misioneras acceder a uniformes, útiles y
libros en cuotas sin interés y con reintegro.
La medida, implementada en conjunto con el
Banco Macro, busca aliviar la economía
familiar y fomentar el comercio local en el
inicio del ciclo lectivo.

-=-=-

Output all of the data in full, exactly as given.

* Result of the exercise:
misioneras acceder a uniformes, útiles y
libros en cuotas sin interés y con reintegro.
La medida, implementada en conjunto con el
Banco Macro, busca aliviar la economía
familiar y fomentar el comercio local en el
inicio del ciclo lectivo.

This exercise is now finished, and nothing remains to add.